> [Task goal]
The line containing "dans un palace de Bombay vue par une" marks the end, so write out exactly every line from the top of the entries below through that one.

START Working data

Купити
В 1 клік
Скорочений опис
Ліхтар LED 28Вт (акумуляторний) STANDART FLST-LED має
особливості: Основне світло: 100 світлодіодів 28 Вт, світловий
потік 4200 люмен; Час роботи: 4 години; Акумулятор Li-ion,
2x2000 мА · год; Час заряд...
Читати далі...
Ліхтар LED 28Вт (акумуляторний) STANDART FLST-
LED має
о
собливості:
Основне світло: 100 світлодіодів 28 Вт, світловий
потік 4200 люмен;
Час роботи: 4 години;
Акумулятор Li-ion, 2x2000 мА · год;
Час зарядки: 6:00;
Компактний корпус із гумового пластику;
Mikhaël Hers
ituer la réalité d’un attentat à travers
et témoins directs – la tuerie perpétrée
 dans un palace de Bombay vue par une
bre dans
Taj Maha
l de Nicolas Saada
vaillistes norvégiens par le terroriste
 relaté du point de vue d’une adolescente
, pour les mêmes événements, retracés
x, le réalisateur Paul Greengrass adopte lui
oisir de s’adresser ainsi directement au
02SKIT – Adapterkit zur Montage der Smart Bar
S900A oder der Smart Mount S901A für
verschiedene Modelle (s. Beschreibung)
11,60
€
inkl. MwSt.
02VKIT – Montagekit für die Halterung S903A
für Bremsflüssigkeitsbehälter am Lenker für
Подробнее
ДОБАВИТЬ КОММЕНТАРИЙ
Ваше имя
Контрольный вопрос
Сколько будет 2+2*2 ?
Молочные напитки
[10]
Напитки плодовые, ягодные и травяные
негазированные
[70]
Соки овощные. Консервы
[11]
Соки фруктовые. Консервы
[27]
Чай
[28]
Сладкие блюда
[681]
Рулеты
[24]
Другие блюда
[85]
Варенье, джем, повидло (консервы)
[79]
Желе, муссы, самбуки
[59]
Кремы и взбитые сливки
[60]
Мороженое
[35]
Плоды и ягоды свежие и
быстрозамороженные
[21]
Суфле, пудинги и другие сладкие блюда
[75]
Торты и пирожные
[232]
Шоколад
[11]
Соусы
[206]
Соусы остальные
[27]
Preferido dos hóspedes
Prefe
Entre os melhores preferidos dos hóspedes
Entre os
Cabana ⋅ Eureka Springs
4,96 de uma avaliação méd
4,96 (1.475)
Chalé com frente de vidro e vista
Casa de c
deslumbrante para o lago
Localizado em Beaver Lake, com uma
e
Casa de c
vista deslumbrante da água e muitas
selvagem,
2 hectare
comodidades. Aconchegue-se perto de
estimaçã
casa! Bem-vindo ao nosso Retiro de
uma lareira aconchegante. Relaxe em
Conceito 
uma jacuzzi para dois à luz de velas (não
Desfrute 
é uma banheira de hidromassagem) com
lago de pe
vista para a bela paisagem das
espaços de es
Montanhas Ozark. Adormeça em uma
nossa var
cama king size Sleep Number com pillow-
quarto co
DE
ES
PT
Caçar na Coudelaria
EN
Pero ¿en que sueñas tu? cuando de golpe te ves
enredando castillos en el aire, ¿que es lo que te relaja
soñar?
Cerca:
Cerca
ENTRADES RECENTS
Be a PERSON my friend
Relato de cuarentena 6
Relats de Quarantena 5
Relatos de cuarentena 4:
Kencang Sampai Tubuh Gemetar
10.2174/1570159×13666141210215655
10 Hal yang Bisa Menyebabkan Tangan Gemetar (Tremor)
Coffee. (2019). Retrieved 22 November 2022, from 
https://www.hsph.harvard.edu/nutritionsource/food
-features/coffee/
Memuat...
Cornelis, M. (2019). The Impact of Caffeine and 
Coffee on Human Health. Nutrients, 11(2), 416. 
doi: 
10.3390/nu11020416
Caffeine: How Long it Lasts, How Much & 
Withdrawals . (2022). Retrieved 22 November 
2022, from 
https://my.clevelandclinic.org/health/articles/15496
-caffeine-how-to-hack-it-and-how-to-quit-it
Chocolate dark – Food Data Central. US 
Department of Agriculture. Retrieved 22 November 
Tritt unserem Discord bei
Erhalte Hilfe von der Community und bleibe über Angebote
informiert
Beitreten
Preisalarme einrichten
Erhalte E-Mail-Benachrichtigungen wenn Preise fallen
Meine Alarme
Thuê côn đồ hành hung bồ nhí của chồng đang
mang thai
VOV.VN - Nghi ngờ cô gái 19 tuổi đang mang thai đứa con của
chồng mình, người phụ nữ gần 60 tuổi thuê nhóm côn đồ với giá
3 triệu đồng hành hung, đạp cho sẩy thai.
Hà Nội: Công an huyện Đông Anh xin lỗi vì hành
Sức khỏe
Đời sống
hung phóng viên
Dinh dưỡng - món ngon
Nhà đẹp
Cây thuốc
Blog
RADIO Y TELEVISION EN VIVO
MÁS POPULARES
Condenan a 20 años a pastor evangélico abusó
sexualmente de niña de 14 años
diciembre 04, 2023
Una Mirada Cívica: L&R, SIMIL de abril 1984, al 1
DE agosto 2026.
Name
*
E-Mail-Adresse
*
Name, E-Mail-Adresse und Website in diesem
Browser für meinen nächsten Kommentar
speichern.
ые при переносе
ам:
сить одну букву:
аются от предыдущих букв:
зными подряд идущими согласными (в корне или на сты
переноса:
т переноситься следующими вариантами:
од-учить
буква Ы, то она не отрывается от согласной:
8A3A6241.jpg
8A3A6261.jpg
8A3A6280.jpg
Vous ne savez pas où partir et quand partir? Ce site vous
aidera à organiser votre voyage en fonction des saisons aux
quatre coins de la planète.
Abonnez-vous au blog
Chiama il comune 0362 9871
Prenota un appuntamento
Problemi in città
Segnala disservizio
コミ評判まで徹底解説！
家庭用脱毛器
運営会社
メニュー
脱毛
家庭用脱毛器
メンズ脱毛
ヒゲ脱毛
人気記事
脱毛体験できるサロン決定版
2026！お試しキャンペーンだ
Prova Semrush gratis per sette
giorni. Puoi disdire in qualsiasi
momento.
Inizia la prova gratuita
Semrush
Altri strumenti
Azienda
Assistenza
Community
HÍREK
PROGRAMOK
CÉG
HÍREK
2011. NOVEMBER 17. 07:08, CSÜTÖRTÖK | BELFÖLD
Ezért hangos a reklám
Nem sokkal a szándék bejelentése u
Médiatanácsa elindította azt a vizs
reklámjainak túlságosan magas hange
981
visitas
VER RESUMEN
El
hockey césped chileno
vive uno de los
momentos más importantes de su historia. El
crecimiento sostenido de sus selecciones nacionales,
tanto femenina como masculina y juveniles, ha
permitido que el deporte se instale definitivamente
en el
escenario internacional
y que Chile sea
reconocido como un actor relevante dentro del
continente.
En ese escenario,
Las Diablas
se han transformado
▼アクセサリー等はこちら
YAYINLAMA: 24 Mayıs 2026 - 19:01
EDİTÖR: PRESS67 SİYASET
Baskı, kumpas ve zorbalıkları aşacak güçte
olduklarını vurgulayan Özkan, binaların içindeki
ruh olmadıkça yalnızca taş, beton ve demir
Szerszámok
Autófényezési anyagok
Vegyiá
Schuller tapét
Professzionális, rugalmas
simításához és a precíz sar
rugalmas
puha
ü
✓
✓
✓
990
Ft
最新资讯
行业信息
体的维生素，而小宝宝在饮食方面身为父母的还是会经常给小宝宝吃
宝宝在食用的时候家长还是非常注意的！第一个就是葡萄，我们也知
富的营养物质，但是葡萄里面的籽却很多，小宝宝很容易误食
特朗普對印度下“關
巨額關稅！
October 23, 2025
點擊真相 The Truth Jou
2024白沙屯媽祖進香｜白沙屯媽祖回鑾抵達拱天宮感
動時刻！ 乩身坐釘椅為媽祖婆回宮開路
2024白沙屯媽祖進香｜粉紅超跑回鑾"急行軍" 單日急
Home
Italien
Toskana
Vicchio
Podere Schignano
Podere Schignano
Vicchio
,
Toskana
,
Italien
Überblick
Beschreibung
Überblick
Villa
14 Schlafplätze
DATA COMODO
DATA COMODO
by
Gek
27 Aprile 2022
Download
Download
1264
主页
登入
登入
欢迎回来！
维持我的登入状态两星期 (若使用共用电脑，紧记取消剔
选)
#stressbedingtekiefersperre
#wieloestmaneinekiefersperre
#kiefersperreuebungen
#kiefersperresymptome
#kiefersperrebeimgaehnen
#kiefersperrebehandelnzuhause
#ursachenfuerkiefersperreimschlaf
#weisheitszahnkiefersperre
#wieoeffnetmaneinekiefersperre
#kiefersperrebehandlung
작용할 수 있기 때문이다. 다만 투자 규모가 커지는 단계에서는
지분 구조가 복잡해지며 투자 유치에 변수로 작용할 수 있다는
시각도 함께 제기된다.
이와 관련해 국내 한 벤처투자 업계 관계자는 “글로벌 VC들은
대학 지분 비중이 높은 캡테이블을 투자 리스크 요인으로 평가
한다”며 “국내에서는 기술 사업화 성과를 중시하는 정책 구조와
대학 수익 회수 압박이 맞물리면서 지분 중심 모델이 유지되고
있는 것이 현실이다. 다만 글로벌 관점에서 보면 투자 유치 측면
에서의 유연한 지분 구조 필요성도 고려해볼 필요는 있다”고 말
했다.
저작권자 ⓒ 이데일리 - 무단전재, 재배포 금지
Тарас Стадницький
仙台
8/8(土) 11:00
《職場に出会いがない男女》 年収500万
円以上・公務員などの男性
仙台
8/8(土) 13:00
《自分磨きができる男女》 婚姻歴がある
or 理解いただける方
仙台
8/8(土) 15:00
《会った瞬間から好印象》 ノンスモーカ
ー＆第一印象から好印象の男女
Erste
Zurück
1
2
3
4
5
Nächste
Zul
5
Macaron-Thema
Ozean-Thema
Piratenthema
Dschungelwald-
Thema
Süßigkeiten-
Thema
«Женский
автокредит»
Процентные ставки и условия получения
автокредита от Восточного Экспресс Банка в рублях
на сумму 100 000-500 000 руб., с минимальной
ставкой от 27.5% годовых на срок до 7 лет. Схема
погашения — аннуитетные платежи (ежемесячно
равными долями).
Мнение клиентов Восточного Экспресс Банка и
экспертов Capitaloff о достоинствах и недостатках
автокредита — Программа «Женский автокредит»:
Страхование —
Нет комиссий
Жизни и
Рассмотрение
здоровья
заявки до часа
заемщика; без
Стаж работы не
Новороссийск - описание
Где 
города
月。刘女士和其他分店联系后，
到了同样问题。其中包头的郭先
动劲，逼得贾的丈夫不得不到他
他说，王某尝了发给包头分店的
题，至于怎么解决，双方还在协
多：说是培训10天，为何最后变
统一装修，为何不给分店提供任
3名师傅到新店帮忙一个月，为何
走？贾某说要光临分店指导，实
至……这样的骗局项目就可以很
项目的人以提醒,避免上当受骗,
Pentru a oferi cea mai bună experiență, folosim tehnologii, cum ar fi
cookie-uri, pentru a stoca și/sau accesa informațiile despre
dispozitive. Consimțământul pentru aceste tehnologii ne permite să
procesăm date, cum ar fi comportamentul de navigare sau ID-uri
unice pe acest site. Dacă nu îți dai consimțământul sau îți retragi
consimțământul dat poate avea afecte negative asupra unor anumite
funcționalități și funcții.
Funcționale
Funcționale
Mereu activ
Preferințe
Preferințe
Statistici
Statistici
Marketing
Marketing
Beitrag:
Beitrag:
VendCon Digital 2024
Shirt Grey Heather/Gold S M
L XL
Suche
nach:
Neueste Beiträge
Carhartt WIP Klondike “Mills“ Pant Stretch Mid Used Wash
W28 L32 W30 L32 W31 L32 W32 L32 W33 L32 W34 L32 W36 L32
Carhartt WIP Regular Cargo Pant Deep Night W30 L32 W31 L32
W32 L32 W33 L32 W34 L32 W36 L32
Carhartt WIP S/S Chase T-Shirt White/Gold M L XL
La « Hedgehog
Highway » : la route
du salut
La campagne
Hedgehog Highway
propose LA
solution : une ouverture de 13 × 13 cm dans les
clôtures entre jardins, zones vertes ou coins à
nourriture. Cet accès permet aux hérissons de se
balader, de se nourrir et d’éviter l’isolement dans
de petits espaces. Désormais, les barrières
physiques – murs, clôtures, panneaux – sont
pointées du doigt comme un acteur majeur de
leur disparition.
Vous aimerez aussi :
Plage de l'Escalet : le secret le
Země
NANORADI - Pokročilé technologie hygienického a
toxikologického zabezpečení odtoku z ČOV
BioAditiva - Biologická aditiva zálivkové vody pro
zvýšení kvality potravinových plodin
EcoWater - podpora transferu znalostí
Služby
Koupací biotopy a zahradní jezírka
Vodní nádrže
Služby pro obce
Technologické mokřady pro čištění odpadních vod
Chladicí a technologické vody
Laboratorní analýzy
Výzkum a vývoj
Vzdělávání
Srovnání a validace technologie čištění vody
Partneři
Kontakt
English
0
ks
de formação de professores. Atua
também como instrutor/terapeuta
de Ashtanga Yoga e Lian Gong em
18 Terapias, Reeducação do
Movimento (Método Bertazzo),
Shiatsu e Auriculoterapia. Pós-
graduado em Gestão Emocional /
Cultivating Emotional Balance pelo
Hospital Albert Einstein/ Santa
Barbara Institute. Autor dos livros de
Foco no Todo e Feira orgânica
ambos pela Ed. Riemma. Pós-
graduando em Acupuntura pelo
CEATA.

END Working data

> [Written reply]
Купити
В 1 клік
Скорочений опис
Ліхтар LED 28Вт (акумуляторний) STANDART FLST-LED має
особливості: Основне світло: 100 світлодіодів 28 Вт, світловий
потік 4200 люмен; Час роботи: 4 години; Акумулятор Li-ion,
2x2000 мА · год; Час заряд...
Читати далі...
Ліхтар LED 28Вт (акумуляторний) STANDART FLST-
LED має
о
собливості:
Основне світло: 100 світлодіодів 28 Вт, світловий
потік 4200 люмен;
Час роботи: 4 години;
Акумулятор Li-ion, 2x2000 мА · год;
Час зарядки: 6:00;
Компактний корпус із гумового пластику;
Mikhaël Hers
ituer la réalité d’un attentat à travers
et témoins directs – la tuerie perpétrée
 dans un palace de Bombay vue par une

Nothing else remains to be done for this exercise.